Lammas Celestial Poetry Evening

Thanks to my dear friend, Lunden, I attended the Lammas Celestial Poetry Evening at Southworth Planetarium last night. It was cosmic, to say the least. Sitting in reclining chairs in the celestial dark, illuminated by a facsimile of the night sky overhead, as well as occasional shots of the sun, moon and various astronomical events, we were treated to readings of poetry by Robert Frost, Shakespeare, Nanao Sakaki, Rabidranath Tagore and a number of local poets, by a number of local poets. There was even a song, sung in a plaintive lunary voice with accompaniment on a resonant parlor guitar.
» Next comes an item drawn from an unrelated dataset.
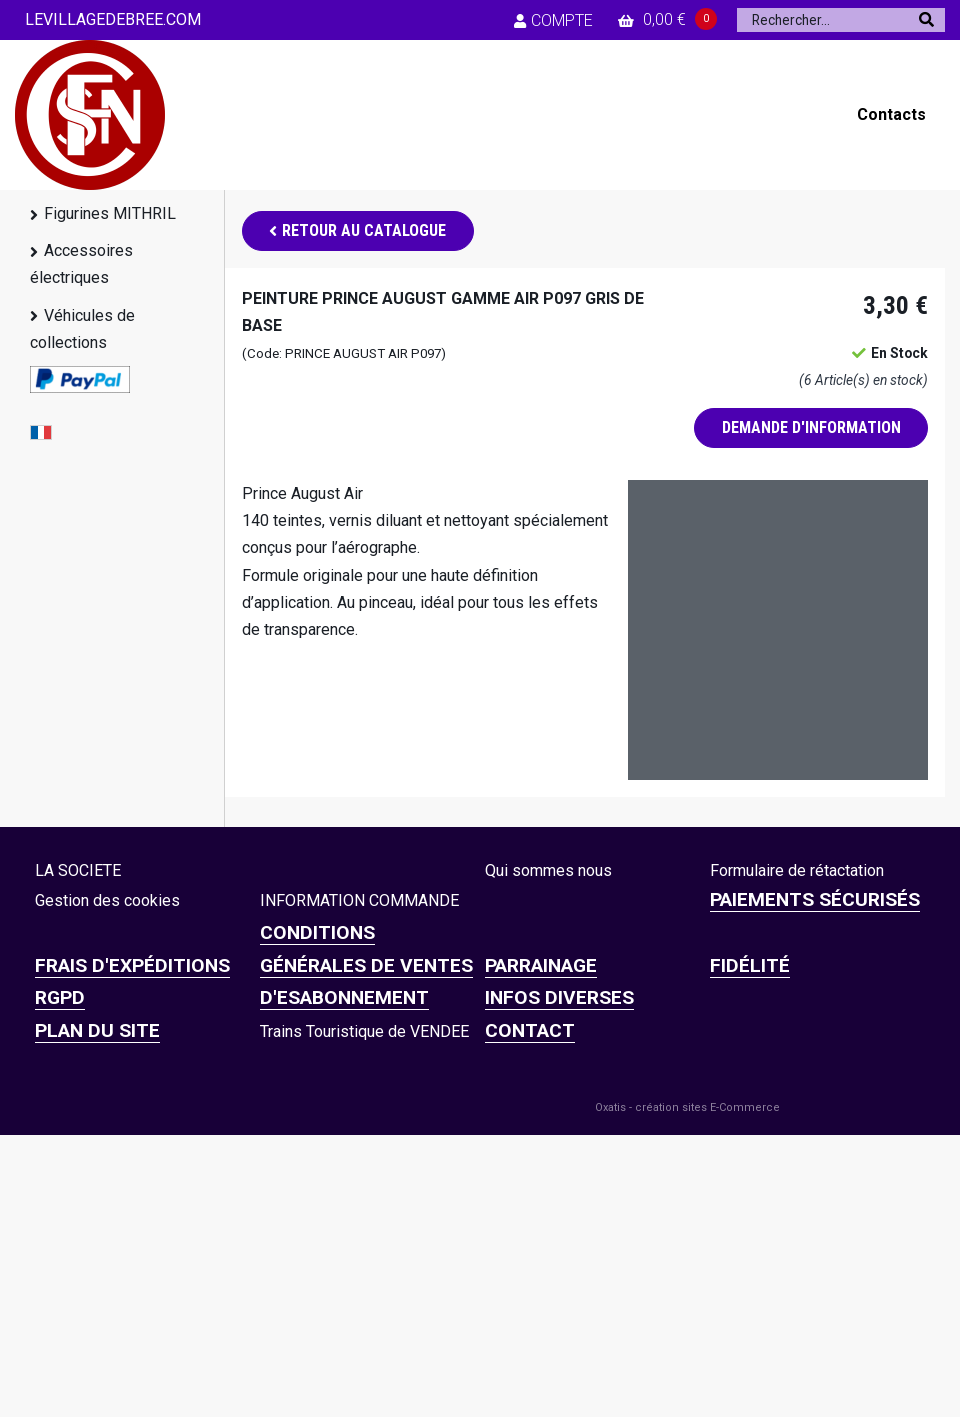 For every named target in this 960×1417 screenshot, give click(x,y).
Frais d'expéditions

The evening was divided into "Canto I: Earth and Sky," "Canto II, Moon and Worlds," "Canto III: Stars and Space" and "Canto IV: Cosmos." During the intermission we were treated to granola, cookies and delicious bread and butter, compliments of Big Sky Bakery. The evening wrapped up with a stunning performance/poem entitled "Micro-Macrocosm," that encouraged the listeners to follow a meditation paralleling the microcosms of the body with the macrocosms of the skies. COSMIC!
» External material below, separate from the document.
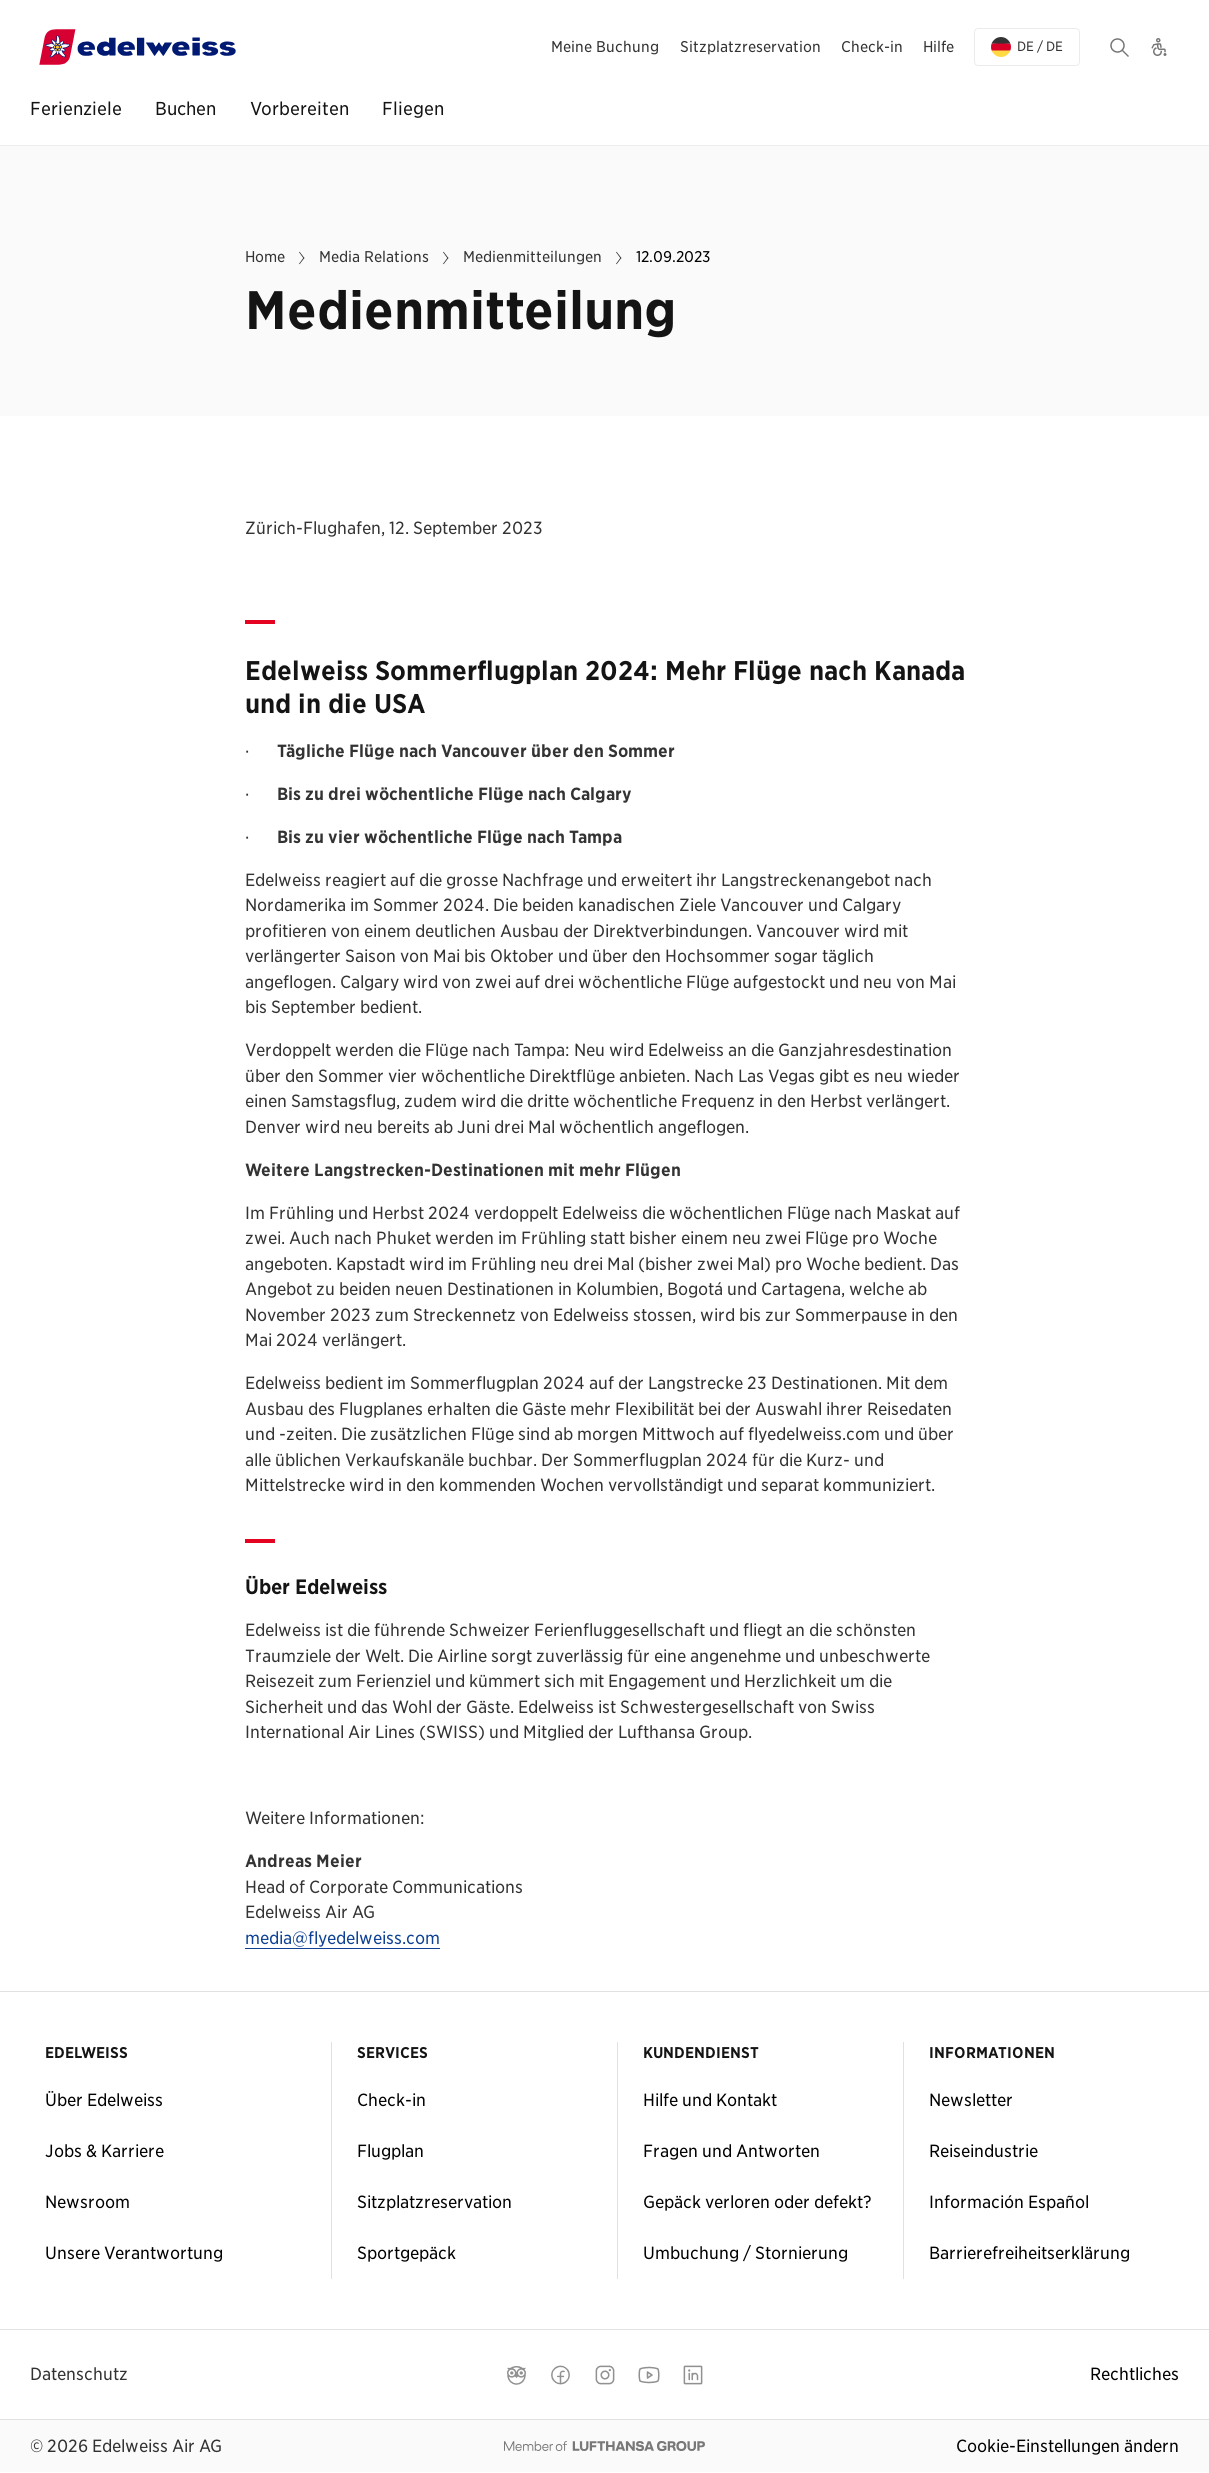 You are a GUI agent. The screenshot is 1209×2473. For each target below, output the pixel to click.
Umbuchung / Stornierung (745, 2253)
According to Wikipedia, "Lammas is a neopagan holiday, being a cross-quarter holiday between the Summer Solstice (Litha) and Fall Equinox (Mabon). It is opposite Candlemas or Imbolc, in early February. Lammas takes place with the Sun near the midpoint of Leo." "Loaf-mass" Day is also a celebration of the first wheat harvest of the year in olden times, back when we all had wheat harvests to celebrate. Apparently (also according to my friend, Wikipedia), "neopaganism" is any one of a variety of religious movements influenced by pre-Christian "pagan" religions. I think, at this moment in history, that being a neopagan, or at least celebrating a neopagan holiday, is not a bad thing by any means.
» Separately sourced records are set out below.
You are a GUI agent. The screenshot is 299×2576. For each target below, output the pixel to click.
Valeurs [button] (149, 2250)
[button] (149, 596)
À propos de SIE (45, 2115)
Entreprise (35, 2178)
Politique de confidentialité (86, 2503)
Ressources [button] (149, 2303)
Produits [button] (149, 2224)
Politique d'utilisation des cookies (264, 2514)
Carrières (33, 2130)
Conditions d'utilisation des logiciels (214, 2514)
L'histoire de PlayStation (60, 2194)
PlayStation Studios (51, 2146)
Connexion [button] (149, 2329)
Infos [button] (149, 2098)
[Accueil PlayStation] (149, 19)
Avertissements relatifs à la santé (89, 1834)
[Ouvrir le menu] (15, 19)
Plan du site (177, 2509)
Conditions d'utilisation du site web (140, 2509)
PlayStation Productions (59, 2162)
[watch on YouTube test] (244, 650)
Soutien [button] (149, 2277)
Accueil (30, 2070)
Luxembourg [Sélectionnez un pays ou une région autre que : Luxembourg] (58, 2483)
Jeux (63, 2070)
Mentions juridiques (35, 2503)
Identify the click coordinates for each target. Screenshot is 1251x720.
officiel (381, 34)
During the intermission my friend and I got to explore other cool things at the planetarium, including a holographic "ghost" whose head will turn to follow your movements, a portrait of the Mrs. Southworth who inspired the planetarium in memory of her husband (she looks like she's wearing a copper hat ), a machine that will give you a measurement of your weight on other planets and a bunch of cool old maps.

Remember: "lunatic," or "lunatik" in Middle English or "lunatique" in Old French, comes from the Latin lūnāticus, meaning moonstruck.